---------- EXERCISE DATA ----------
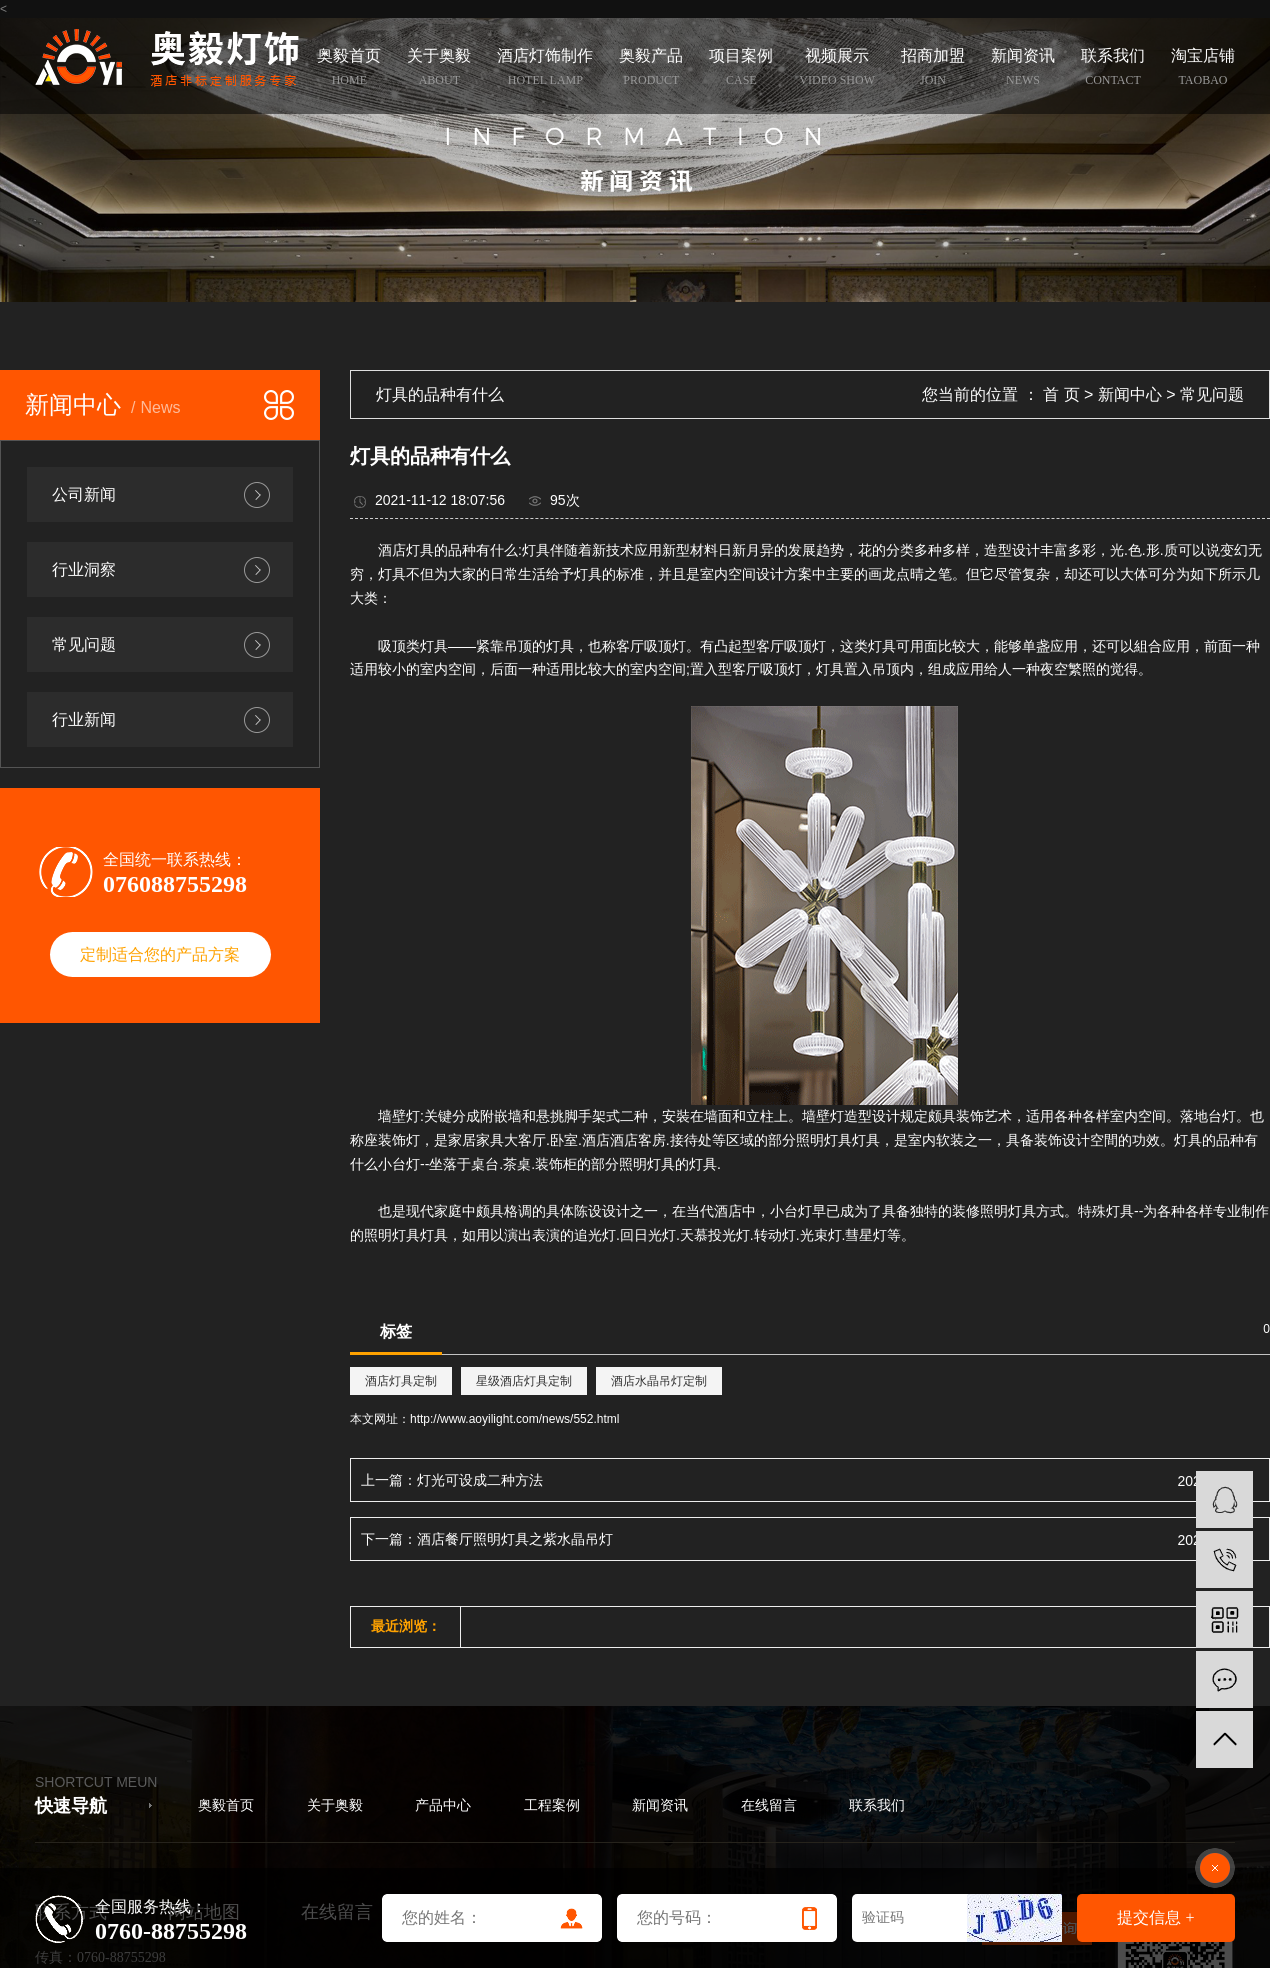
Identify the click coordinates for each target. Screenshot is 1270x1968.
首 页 (1061, 394)
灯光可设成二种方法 (480, 1480)
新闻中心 (1130, 394)
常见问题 (84, 644)
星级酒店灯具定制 (524, 1381)
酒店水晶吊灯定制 (659, 1381)
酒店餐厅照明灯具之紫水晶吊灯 (515, 1539)
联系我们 (877, 1805)
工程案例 (552, 1805)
----------
TASK OBJECTIVE - Nothing but the records, restated word for word and stripped of images, belongs in the answer.

RESPONSE FOR THIS EXERCISE -
Identify the click coordinates for each target. Screenshot is 1270x1968.
首 页 (1061, 394)
灯光可设成二种方法 (480, 1480)
新闻中心 (1130, 394)
常见问题 (84, 644)
星级酒店灯具定制 (524, 1381)
酒店水晶吊灯定制 (659, 1381)
酒店餐厅照明灯具之紫水晶吊灯 (515, 1539)
联系我们 (877, 1805)
工程案例 (552, 1805)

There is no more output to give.